What you will do:
State the number of lines that hold "инвентарь" in the records below, with no other words.

┌─ Supplied material

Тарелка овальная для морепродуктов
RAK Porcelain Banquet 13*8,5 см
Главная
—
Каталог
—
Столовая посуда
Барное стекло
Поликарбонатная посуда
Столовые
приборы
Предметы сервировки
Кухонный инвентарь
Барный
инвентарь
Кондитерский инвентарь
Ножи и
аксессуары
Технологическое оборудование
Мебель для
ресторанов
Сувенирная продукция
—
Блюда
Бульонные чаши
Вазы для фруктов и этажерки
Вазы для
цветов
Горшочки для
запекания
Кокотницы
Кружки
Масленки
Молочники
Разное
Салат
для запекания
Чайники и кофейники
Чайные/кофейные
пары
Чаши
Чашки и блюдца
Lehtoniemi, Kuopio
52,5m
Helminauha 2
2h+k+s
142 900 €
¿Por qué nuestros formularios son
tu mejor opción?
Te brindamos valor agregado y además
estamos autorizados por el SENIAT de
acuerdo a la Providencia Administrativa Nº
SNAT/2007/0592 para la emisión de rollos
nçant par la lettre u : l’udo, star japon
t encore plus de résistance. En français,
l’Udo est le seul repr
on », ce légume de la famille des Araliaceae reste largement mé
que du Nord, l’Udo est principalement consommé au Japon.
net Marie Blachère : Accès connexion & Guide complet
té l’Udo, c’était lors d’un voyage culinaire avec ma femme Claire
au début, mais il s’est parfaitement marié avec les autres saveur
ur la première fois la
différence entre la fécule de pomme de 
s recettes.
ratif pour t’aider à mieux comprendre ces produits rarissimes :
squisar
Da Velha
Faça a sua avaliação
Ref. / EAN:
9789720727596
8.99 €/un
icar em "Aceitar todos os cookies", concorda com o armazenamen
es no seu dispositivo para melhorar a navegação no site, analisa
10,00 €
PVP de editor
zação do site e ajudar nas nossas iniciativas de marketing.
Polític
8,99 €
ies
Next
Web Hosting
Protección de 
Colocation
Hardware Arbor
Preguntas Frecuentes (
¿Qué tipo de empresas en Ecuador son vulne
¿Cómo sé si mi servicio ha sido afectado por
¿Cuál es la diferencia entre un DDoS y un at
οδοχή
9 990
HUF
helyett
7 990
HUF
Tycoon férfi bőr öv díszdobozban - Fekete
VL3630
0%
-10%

└─

Answer for the task:
3